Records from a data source
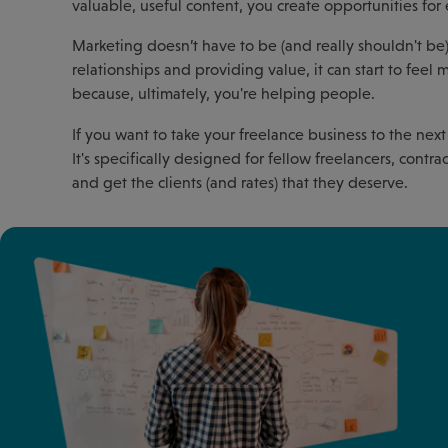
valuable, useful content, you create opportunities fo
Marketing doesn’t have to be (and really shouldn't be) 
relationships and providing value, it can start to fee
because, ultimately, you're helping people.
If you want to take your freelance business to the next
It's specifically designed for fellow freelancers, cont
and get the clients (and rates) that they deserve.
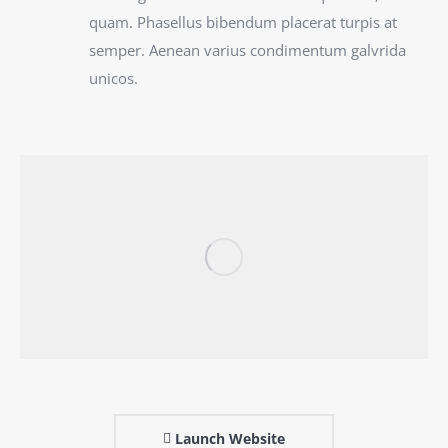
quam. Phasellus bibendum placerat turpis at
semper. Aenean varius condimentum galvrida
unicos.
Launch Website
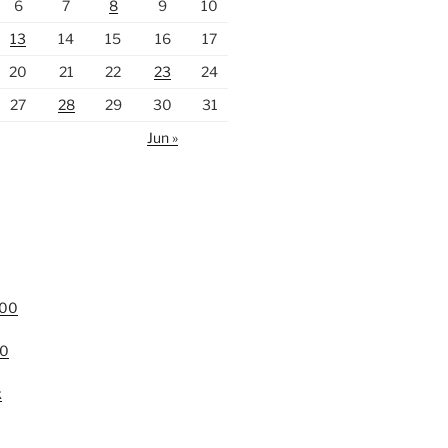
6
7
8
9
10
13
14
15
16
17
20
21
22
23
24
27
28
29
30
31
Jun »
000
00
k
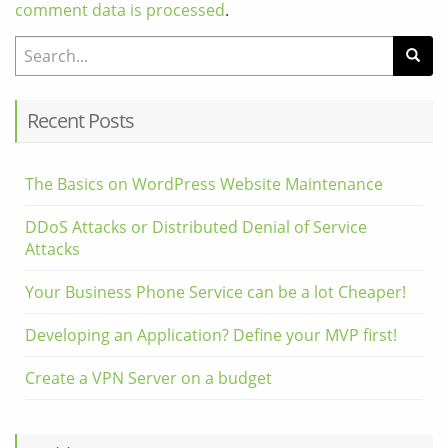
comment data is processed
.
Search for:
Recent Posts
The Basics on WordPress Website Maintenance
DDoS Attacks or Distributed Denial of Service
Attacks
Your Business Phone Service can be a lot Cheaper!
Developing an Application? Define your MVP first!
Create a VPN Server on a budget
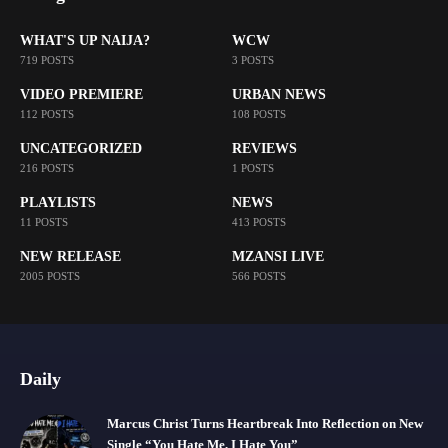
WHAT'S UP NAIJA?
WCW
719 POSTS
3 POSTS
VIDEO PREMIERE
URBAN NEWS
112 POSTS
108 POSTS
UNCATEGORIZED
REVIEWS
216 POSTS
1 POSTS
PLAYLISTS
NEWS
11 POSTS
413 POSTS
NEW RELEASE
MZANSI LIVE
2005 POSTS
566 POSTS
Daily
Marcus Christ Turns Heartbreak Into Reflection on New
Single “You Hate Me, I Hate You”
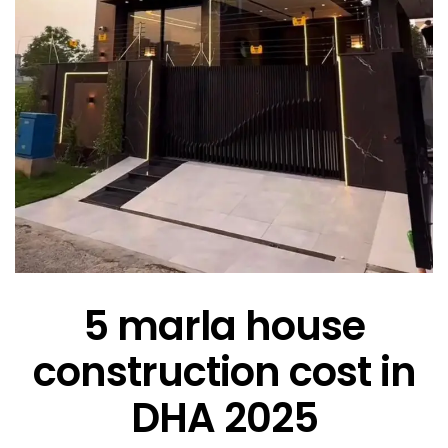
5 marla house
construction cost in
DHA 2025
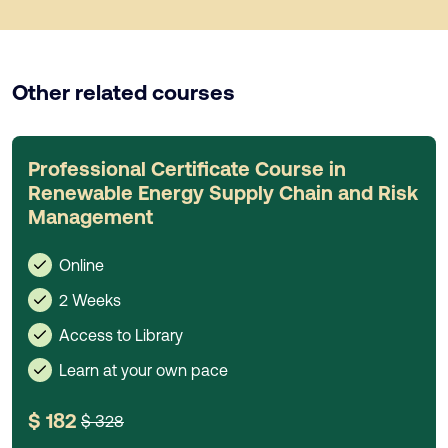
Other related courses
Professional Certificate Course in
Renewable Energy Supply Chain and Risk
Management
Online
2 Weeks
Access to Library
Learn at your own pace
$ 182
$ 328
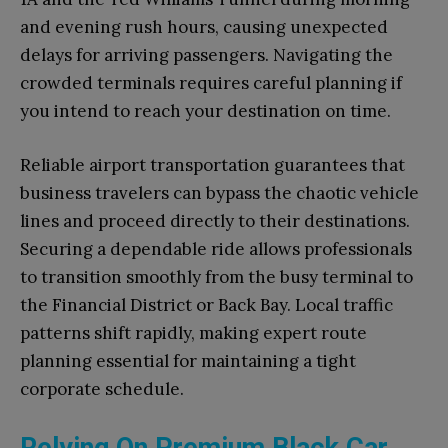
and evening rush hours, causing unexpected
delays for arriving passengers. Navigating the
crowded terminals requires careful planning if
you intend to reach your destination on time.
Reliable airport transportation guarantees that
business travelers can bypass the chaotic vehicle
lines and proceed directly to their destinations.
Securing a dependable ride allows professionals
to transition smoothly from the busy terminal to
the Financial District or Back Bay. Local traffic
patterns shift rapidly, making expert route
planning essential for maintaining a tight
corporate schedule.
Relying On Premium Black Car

WHAT THIS TASK INVOLVES: Every line above is to be repeated exactly, but no picture is to appear in the copy.

WRITTEN REPLY:
valuable, useful content, you create opportunities fo
Marketing doesn’t have to be (and really shouldn't be) 
relationships and providing value, it can start to fee
because, ultimately, you're helping people.
If you want to take your freelance business to the next
It's specifically designed for fellow freelancers, cont
and get the clients (and rates) that they deserve.
quam. Phasellus bibendum placerat turpis at
semper. Aenean varius condimentum galvrida
unicos.
Launch Website
6
7
8
9
10
13
14
15
16
17
20
21
22
23
24
27
28
29
30
31
Jun »
000
00
k
comment data is processed
.
Search for:
Recent Posts
The Basics on WordPress Website Maintenance
DDoS Attacks or Distributed Denial of Service
Attacks
Your Business Phone Service can be a lot Cheaper!
Developing an Application? Define your MVP first!
Create a VPN Server on a budget
WHAT'S UP NAIJA?
WCW
719 POSTS
3 POSTS
VIDEO PREMIERE
URBAN NEWS
112 POSTS
108 POSTS
UNCATEGORIZED
REVIEWS
216 POSTS
1 POSTS
PLAYLISTS
NEWS
11 POSTS
413 POSTS
NEW RELEASE
MZANSI LIVE
2005 POSTS
566 POSTS
Daily
Marcus Christ Turns Heartbreak Into Reflection on New
Single “You Hate Me, I Hate You”
5 marla house
construction cost in
DHA 2025
Other related courses
Professional Certificate Course in
Renewable Energy Supply Chain and Risk
Management
Online
2 Weeks
Access to Library
Learn at your own pace
$ 182
$ 328
and evening rush hours, causing unexpected
delays for arriving passengers. Navigating the
crowded terminals requires careful planning if
you intend to reach your destination on time.
Reliable airport transportation guarantees that
business travelers can bypass the chaotic vehicle
lines and proceed directly to their destinations.
Securing a dependable ride allows professionals
to transition smoothly from the busy terminal to
the Financial District or Back Bay. Local traffic
patterns shift rapidly, making expert route
planning essential for maintaining a tight
corporate schedule.
Relying On Premium Black Car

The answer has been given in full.